監訳者まえがき
1983年に出版された劉渡舟教授の前著『中国傷寒論解説』は幸いにも版を重ねており,訳者の1人として非常に嬉しく思っています。このたび前著の続篇ともいえる本書の訳出にも参加し,前著に勝るとも劣らない内容を熟読玩味し,堪能しながら監訳しました。
本書の内容については,劉先生の「まえがき」と共訳着生島忍氏の「訳者あとがき」に簡要に記されていますので重複は避けますが,弁証論治の基本的な指導書であり,臨床に直結した,生きている古典である『傷寒論』の有力な参考書が,もう1冊誕生したわけです。本書記載の多数の臨床例に対する適確な弁証と卓抜な治療は,理論的な解説に裏付けされて,『傷寒論』の真価をゆるぎないものとしています。本書は前著と併読されるのが望ましいのですが,本書のみ読まれても充分に『傷寒論』の理解に役立ち,臨床実践の参考になると思います。「『傷寒論』の気化説」はユニークな論説であり,難解なテーマですが,岳父である劉先生の意を帯して生島氏が明解に訳出しています。本書の特色の1つであり,御参考になると思います。

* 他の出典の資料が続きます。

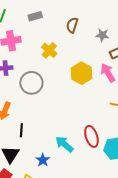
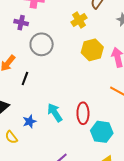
yellow cross: (49, 50) -> (79, 20), moved
black line: (21, 130) -> (25, 78), moved

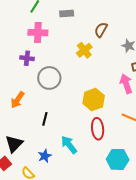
yellow hexagon: (92, 50) -> (94, 100), moved
black line: (25, 78) -> (45, 119), moved
red ellipse: (83, 113) -> (98, 129), moved

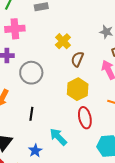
brown semicircle: (101, 30) -> (77, 59), moved

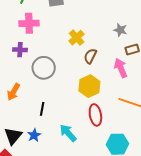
blue star: (35, 151) -> (34, 135), moved

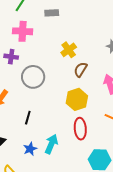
cyan arrow: (68, 133) -> (51, 144), turned 60
blue star: (34, 135) -> (30, 149), moved

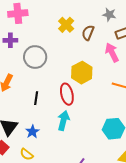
brown semicircle: (81, 70) -> (88, 33), moved
red ellipse: (80, 129) -> (67, 94), moved
blue star: (30, 149) -> (32, 132), moved

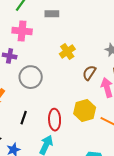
brown semicircle: (88, 33) -> (89, 73), moved
yellow hexagon: (82, 73) -> (85, 110), moved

前著では文中引用の『傷寒論』条文や関連事項に,私が勝手に条文番号を付けて読者の便宜を計りました。条文番号は成都中医学院主編『傷寒論釈義』に依ったもので,前著巻末の条文索引では「成都」とされています。ところが本書で劉教授が記されている条文番号は,南京中医学院編著『傷寒論訳釈』と同じであり,前著巻末の条文索引では「南京・上海」とされているものです。本書を読む際にはこの点に留意して頂きたいと思います。因みに私は奥田謙蔵著『傷寒論講義』に2種の条文番号を併記して使用しています。
本書の劉先生の「まえがき」に,「五臓・五行の理や,経絡府兪,陰陽会通の妙が理解できなくて,どうして死生を判断できるであろうか。」という厳しい言葉が記されています。私事ですが,少林一指禅功を学んで経絡の流注が体感できるようになったおかげで,劉先生の言葉も頭ではなく肌で理解できるような気がします。東方医学は洪大で深遠な宝庫です。本書が読者各位の東方医学学習の一助となることを祈念して擱筆します。